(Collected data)

--- START ---

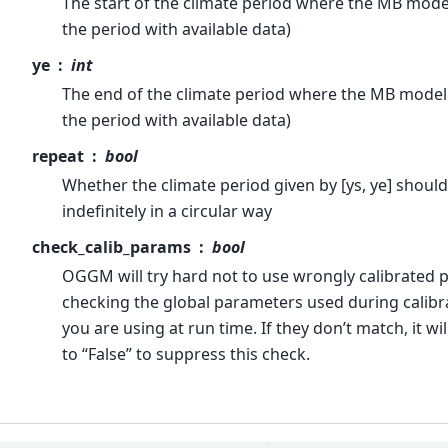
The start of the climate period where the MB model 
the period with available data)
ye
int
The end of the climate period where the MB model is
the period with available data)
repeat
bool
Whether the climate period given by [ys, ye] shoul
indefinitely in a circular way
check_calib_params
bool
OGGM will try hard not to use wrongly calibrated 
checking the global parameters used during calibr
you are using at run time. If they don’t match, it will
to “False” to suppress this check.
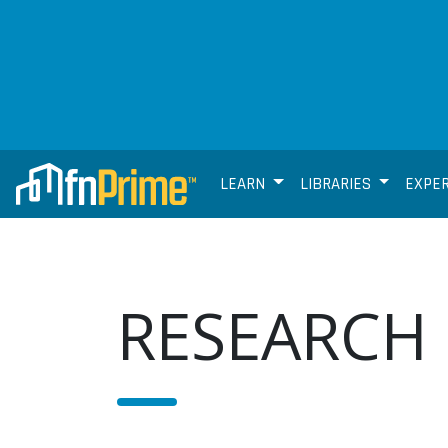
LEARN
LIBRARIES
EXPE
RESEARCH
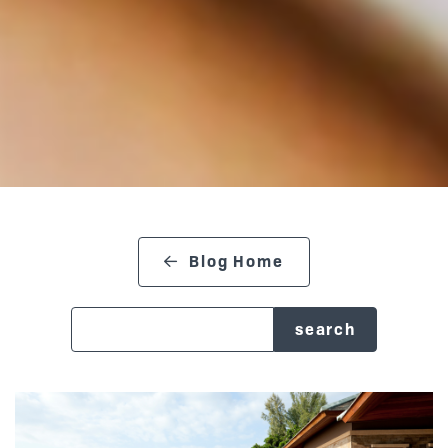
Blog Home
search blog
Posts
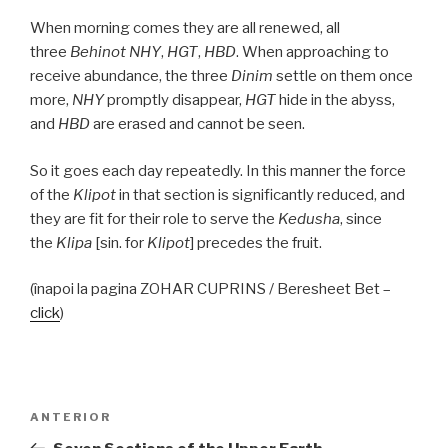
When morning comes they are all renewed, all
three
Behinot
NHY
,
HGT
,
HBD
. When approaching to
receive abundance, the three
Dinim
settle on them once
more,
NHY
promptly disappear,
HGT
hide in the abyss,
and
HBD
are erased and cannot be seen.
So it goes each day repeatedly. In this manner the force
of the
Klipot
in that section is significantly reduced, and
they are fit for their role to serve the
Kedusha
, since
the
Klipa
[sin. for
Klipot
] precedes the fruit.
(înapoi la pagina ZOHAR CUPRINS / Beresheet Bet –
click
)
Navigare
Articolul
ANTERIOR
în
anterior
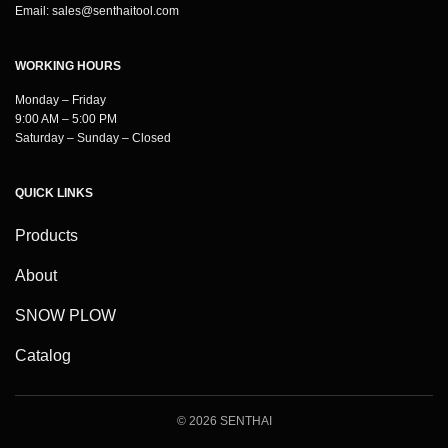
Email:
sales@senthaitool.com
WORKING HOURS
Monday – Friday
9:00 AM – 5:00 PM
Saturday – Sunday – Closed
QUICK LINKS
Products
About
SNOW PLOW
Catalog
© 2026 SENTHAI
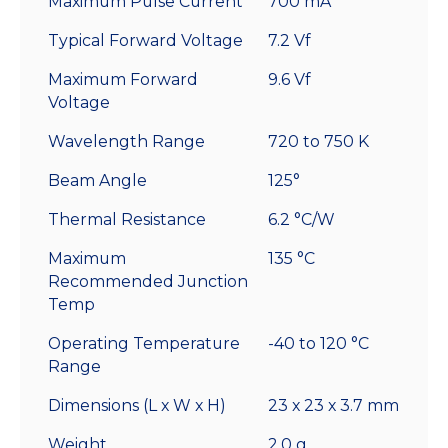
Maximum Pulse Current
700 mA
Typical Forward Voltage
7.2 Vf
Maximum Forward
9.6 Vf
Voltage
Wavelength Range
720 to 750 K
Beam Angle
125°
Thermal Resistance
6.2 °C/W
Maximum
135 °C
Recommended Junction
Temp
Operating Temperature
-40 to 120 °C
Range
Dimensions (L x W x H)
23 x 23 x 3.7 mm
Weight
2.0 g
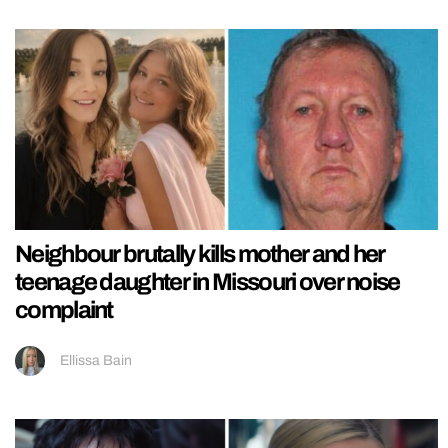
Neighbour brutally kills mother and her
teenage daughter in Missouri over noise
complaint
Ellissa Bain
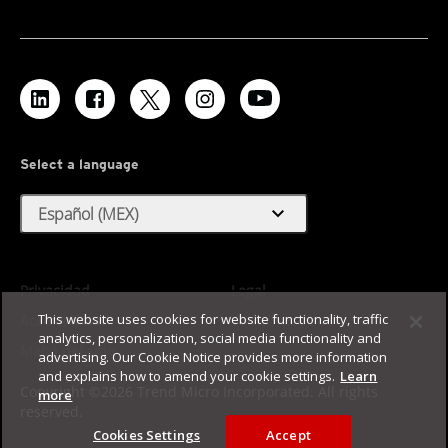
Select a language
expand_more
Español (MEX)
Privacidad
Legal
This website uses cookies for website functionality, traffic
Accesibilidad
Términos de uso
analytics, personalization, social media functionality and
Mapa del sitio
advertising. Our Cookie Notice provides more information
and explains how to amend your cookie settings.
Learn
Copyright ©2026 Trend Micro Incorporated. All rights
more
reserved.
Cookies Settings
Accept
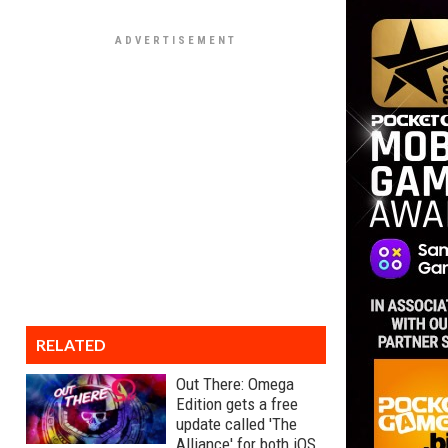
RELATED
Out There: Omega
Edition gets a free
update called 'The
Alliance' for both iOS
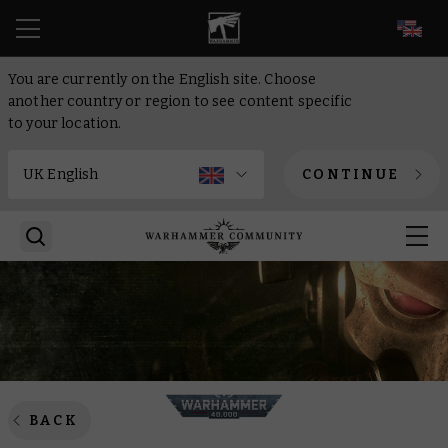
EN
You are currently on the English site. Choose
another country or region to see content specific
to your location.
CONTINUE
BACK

--- END ---

Which of the lines above include the word "period"? Copy each of them.

The start of the climate period where the MB model 
the period with available data)
The end of the climate period where the MB model is
the period with available data)
Whether the climate period given by [ys, ye] shoul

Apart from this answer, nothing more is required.